BEGIN Data for processing
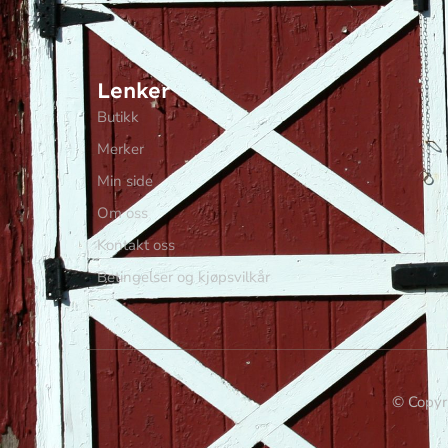
Lenker
Butikk
Merker
Min side
Om oss
Kontakt oss
Betingelser og kjøpsvilkår
© Copyri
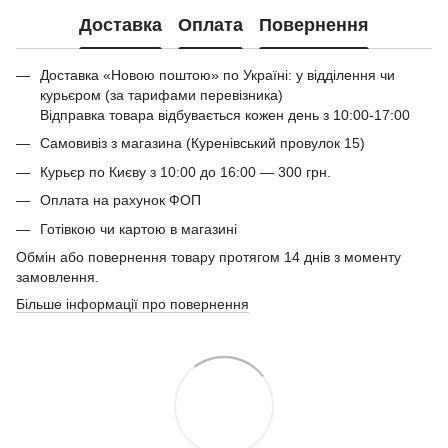
Доставка
Оплата
Повернення
Доставка «Новою поштою» по Україні: у відділення чи
курьєром (за тарифами перевізника)
Відправка товара відбувається кожен день з 10:00-17:00
Самовивіз з магазина (Куренівський провулок 15)
Курьєр по Києву з 10:00 до 16:00 — 300 грн.
Оплата на рахунок ФОП
Готівкою чи картою в магазині
Обмін або повернення товару протягом 14 днів з моменту
замовлення.
Більше інформації про повернення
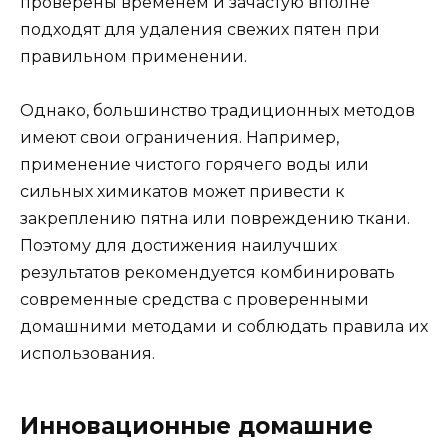
проверены временем и зачастую вполне
подходят для удаления свежих пятен при
правильном применении.
Однако, большинство традиционных методов
имеют свои ограничения. Например,
применение чистого горячего воды или
сильных химикатов может привести к
закреплению пятна или повреждению ткани.
Поэтому для достижения наилучших
результатов рекомендуется комбинировать
современные средства с проверенными
домашними методами и соблюдать правила их
использования.
Инновационные домашние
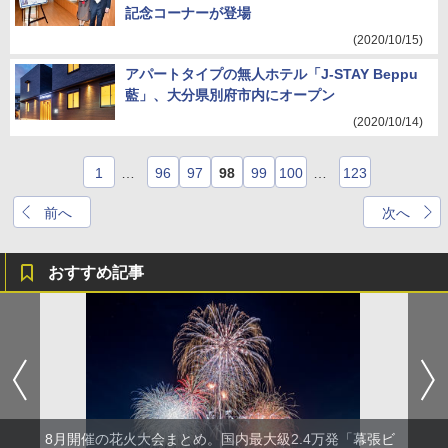
記念コーナーが登場
(2020/10/15)
アパートタイプの無人ホテル「J-STAY Beppu
藍」、大分県別府市内にオープン
(2020/10/14)
1
…
96
97
98
99
100
…
123
前へ
次へ
おすすめ記事
8月開催の花火大会まとめ。国内最大級2.4万発「幕張ビ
END Data for processing
Task directions: Reproduce word for word the material above, starting with the line that has "проверены временем и зачастую вполне" and stopping after the line that has "результатов рекомендуется комбинировать".

Output for this task:
проверены временем и зачастую вполне
подходят для удаления свежих пятен при
правильном применении.
Однако, большинство традиционных методов
имеют свои ограничения. Например,
применение чистого горячего воды или
сильных химикатов может привести к
закреплению пятна или повреждению ткани.
Поэтому для достижения наилучших
результатов рекомендуется комбинировать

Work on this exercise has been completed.